* **Task goal**
Across the entries below, how many lines contain the string "Карта"? Give only the count.

Input data below:

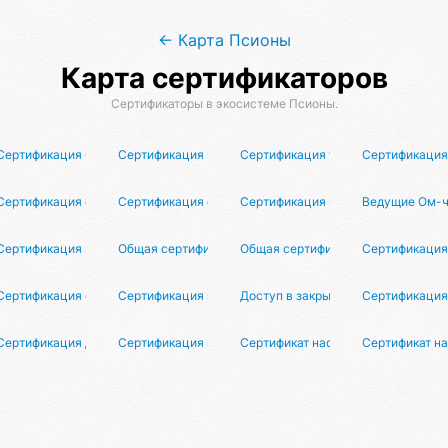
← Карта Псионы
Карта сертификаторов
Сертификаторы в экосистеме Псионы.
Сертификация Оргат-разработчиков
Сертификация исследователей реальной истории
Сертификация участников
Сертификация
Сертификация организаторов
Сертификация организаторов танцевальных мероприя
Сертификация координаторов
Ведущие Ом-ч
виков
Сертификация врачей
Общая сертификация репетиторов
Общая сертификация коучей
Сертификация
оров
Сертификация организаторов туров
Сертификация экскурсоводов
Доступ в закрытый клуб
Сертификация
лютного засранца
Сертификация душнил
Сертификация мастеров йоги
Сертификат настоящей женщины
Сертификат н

End of Input data.
Input data below:

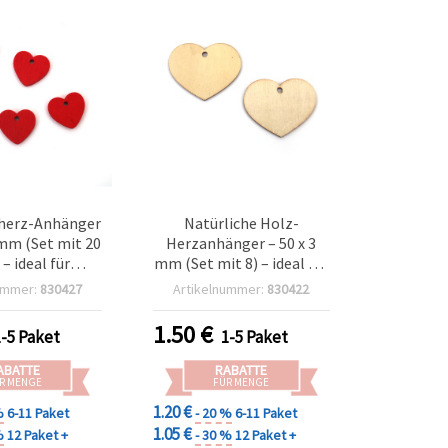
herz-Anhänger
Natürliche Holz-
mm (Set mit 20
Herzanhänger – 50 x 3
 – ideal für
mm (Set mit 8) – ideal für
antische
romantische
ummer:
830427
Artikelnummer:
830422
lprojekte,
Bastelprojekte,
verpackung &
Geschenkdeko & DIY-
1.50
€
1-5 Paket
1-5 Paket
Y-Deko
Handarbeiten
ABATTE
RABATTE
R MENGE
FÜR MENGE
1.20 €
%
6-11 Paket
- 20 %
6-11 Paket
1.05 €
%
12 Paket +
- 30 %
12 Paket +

End of Input data.
Input data below:

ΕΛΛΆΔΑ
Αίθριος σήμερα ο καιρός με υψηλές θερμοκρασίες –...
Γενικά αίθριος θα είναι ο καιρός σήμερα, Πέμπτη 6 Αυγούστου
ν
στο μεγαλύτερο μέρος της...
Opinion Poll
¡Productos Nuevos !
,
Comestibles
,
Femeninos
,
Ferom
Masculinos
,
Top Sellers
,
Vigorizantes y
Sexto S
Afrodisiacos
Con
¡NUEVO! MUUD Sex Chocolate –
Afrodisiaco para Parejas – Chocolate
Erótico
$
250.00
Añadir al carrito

End of Input data.

* **Solution for this problem**
2